Saved data entries

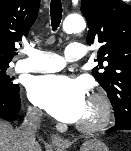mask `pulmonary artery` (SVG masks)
Segmentation results:
<instances>
[{
	"mask_svg": "<svg viewBox=\"0 0 131 151\" xmlns=\"http://www.w3.org/2000/svg\"><path fill=\"white\" fill-rule=\"evenodd\" d=\"M28 57L16 63V70L20 72H57L63 69L67 62L82 59L86 54L85 46L80 42H71L62 57L56 53L30 49Z\"/></svg>",
	"mask_w": 131,
	"mask_h": 151,
	"instance_id": "obj_1",
	"label": "pulmonary artery"
}]
</instances>
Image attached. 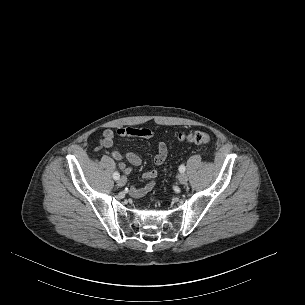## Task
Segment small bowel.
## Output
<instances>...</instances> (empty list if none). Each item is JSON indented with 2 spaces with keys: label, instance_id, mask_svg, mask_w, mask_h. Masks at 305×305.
<instances>
[{
  "label": "small bowel",
  "instance_id": "1",
  "mask_svg": "<svg viewBox=\"0 0 305 305\" xmlns=\"http://www.w3.org/2000/svg\"><path fill=\"white\" fill-rule=\"evenodd\" d=\"M154 135V132L148 128H134V127H120L115 131L112 129H106L102 134L101 144L106 149H111V156L118 161H122L124 158L133 166H139L142 164V156L134 152L123 153L118 147L115 146V137H140L143 139H150ZM168 155V149L165 142L160 141L157 146V153L154 157V163L156 165H162ZM119 168L126 174H130L132 169L125 163L120 162ZM157 176V170L151 169L143 173V178L149 180V182L141 187H131L130 193L136 198H140L149 193L155 186L153 181Z\"/></svg>",
  "mask_w": 305,
  "mask_h": 305
}]
</instances>
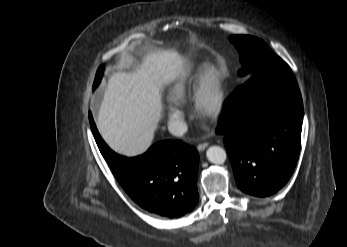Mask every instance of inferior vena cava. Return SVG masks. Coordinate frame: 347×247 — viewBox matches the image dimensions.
Here are the masks:
<instances>
[{
    "label": "inferior vena cava",
    "instance_id": "1",
    "mask_svg": "<svg viewBox=\"0 0 347 247\" xmlns=\"http://www.w3.org/2000/svg\"><path fill=\"white\" fill-rule=\"evenodd\" d=\"M187 124L181 120H170L168 130L174 136H183L187 132Z\"/></svg>",
    "mask_w": 347,
    "mask_h": 247
}]
</instances>
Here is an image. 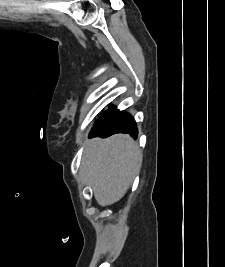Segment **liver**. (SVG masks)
I'll list each match as a JSON object with an SVG mask.
<instances>
[{"label":"liver","instance_id":"liver-1","mask_svg":"<svg viewBox=\"0 0 225 267\" xmlns=\"http://www.w3.org/2000/svg\"><path fill=\"white\" fill-rule=\"evenodd\" d=\"M142 164V153L128 135L92 139L84 152L81 180L92 187L96 202L108 206L127 192Z\"/></svg>","mask_w":225,"mask_h":267}]
</instances>
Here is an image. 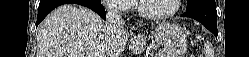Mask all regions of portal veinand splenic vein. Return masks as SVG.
Returning <instances> with one entry per match:
<instances>
[{
  "label": "portal vein and splenic vein",
  "instance_id": "18ae733b",
  "mask_svg": "<svg viewBox=\"0 0 249 57\" xmlns=\"http://www.w3.org/2000/svg\"><path fill=\"white\" fill-rule=\"evenodd\" d=\"M87 57H99V55H86Z\"/></svg>",
  "mask_w": 249,
  "mask_h": 57
}]
</instances>
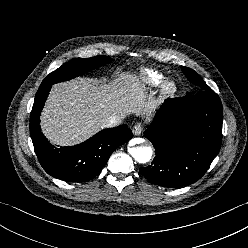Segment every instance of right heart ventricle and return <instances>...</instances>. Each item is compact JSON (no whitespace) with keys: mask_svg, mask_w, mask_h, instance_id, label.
Returning a JSON list of instances; mask_svg holds the SVG:
<instances>
[{"mask_svg":"<svg viewBox=\"0 0 248 248\" xmlns=\"http://www.w3.org/2000/svg\"><path fill=\"white\" fill-rule=\"evenodd\" d=\"M164 75L157 73V72H150L149 73V80L153 85H159L164 81Z\"/></svg>","mask_w":248,"mask_h":248,"instance_id":"e07e8e85","label":"right heart ventricle"}]
</instances>
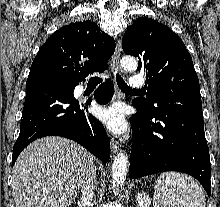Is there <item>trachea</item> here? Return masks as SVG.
I'll use <instances>...</instances> for the list:
<instances>
[{
    "mask_svg": "<svg viewBox=\"0 0 220 207\" xmlns=\"http://www.w3.org/2000/svg\"><path fill=\"white\" fill-rule=\"evenodd\" d=\"M116 81H117V84H118V87L123 91V92H138V90H134V89H131L126 83L125 81L122 79V77L117 73L116 74ZM89 82L91 83H101L102 82V79L98 76H95V77H91L89 79Z\"/></svg>",
    "mask_w": 220,
    "mask_h": 207,
    "instance_id": "1",
    "label": "trachea"
}]
</instances>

TASK BRIEF: Only exact duplicates of the lines from the one containing "Is there <item>trachea</item>" through the final line of the entries, both included, are needed, with pictures left out.

EXERCISE ANSWER:
Is there <item>trachea</item> here? Return masks as SVG.
I'll use <instances>...</instances> for the list:
<instances>
[{
    "mask_svg": "<svg viewBox=\"0 0 220 207\" xmlns=\"http://www.w3.org/2000/svg\"><path fill=\"white\" fill-rule=\"evenodd\" d=\"M116 81H117V84H118V87L123 91V92H138V90H134V89H131L126 83L125 81L122 79V77L117 73L116 74ZM89 82L91 83H101L102 82V79L98 76H95V77H91L89 79Z\"/></svg>",
    "mask_w": 220,
    "mask_h": 207,
    "instance_id": "1",
    "label": "trachea"
}]
</instances>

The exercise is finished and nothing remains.